Rabbi Shimon ben Elazar said,
Don’t calm your friend in the time of his anger and grief.
And don’t comfort him when (his loved one’s) corpse is placed before him.
Pirke Avot: 4:18
My mother-in-law, Evelyn, was a Protestant.
She was born in the Ore Mountains of Germany, a region known for the production of colorful nutcrackers and Christmas carousels powered by the heat of slim white candles. Typically, the carousels carry the lightest of singing angels, and, of course, a nativity scene. When Evelyn gave us such a gift, she carefully and delicately chose only the tiny deer, trees with balsam wood curlicued into branches, and folk figures for us to place on its discs. Evelyn knew tact.
The Ore Mountains are known for other handicrafts, including feather-light bobbin lace made with dozens to hundreds of individual threads. Evelyn taught herself the craft after her family escaped the Soviet occupation of eastern Germany.
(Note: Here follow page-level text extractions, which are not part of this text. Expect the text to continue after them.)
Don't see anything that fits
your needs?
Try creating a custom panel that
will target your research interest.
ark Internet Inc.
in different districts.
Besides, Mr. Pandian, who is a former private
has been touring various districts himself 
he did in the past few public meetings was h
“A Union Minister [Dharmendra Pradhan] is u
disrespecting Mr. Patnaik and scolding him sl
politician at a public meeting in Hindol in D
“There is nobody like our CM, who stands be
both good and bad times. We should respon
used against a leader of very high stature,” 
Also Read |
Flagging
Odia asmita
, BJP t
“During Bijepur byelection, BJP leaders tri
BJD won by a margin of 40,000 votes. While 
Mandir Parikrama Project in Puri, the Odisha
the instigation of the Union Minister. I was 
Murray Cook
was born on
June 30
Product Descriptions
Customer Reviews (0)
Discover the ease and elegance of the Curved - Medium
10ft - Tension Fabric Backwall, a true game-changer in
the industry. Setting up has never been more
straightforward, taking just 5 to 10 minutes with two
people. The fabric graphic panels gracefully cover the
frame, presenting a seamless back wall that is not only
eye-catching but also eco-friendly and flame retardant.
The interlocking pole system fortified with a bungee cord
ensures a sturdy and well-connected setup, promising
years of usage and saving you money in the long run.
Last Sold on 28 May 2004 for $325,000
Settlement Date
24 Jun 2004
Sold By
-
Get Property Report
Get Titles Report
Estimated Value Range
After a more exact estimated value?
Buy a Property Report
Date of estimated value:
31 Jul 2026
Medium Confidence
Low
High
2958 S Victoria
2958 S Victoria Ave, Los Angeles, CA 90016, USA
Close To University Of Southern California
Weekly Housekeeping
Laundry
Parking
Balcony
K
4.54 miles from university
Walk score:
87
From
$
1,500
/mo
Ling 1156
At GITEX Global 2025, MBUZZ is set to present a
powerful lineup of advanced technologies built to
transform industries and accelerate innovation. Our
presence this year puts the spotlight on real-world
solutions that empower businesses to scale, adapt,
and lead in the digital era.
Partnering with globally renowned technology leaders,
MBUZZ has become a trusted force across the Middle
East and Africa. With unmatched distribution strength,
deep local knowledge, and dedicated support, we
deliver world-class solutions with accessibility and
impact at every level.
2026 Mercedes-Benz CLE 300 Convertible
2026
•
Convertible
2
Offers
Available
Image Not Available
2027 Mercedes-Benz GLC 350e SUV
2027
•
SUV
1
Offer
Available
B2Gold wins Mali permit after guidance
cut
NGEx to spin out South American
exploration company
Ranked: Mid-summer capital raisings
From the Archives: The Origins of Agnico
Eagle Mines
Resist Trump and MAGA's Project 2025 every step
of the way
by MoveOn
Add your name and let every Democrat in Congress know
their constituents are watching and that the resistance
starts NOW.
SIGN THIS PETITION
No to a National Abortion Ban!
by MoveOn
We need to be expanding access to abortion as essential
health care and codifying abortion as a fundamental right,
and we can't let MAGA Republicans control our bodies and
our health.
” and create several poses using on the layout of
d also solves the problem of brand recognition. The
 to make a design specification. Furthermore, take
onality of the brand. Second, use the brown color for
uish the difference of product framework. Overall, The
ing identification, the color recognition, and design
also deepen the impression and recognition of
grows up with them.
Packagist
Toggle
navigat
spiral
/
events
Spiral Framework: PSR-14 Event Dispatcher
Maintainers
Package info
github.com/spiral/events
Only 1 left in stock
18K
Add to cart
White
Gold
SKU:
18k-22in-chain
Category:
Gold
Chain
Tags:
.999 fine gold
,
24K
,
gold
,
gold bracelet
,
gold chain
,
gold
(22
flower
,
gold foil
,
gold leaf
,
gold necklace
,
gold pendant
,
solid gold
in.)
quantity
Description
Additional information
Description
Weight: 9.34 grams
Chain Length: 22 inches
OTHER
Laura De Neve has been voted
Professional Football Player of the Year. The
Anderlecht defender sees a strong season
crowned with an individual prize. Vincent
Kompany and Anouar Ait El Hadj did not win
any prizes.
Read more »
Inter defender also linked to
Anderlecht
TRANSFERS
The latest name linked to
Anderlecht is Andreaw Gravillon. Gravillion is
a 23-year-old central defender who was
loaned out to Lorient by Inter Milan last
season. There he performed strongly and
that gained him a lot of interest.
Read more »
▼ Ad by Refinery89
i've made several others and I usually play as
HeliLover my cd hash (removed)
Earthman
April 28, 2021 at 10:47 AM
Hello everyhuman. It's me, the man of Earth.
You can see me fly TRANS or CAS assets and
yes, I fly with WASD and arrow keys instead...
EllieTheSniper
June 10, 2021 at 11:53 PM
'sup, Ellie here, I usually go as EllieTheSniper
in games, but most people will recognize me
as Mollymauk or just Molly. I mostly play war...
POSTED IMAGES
One of her most exquisite works was an altar cloth for her church. I saw the piece when she was visiting and we went shopping for linen to match the snow white border.
The lace was patterned with hearts. Inside each heart was a cross.
Evelyn died last summer after what was supposed to be a routine operation to lance a cyst that had grown near her heart.
For many years, and as often as we could manage, I sent my husband, Ralf and our son, Erik to Germany to visit Evelyn. We didn’t have the resources to go as a family. The spring before she died, I had started squirreling away money in secret. I wanted to surprise my family – and Evelyn – with plans to visit the following year. I’d even started checking potential dates of departure to see how air fares compared.
There were years when I had lived just two hours or so from Evelyn. Then, we saw each other often. In those days I would bound up the stairs to her second-floor apartment, beating her own son to claim a first hug.
I loved Evelyn as, I think, Ruth loved Naomi.
We were two utterly different natures. I have never known how to sit still unless I am reading. I want a lot from the world, though what I want mostly concerns understanding and human decency.
Evelyn was calm, quiet, and expected little.
“You are always dreaming, Barbara,” she once said. “Why dream about things that might not come true?”
“Why not dream?” I asked.
“I never do that,” she said.
Perhaps Evelyn couldn’t dream because she had been born into Hitler’s Germany, a land that had made nightmares real.
Evelyn loved our Jewish family with grace and understanding. She came to love our congregation, too, and never failed to ask me about the members she had met when visiting America.
“How are the Kingbergs?” she would ask, and I would tell her that 86-year-oldArthurwas still getting up at the crack of dawn to garden while 86-year-old Ruth Kingberg continued to begin each day by lifting small (but significant) weights.
“Greet them for me,” she would ask, and I would. “Tell them I hope they are well.”
Evelyn had a voice like a girl’s. Some of my sweetest memories are the stuff of clichés: Evelyn, singing as she scrubbed the pots in her cramped kitchen; Evelyn singing old folks songs about chimney sweepers and winter snows and high mountains.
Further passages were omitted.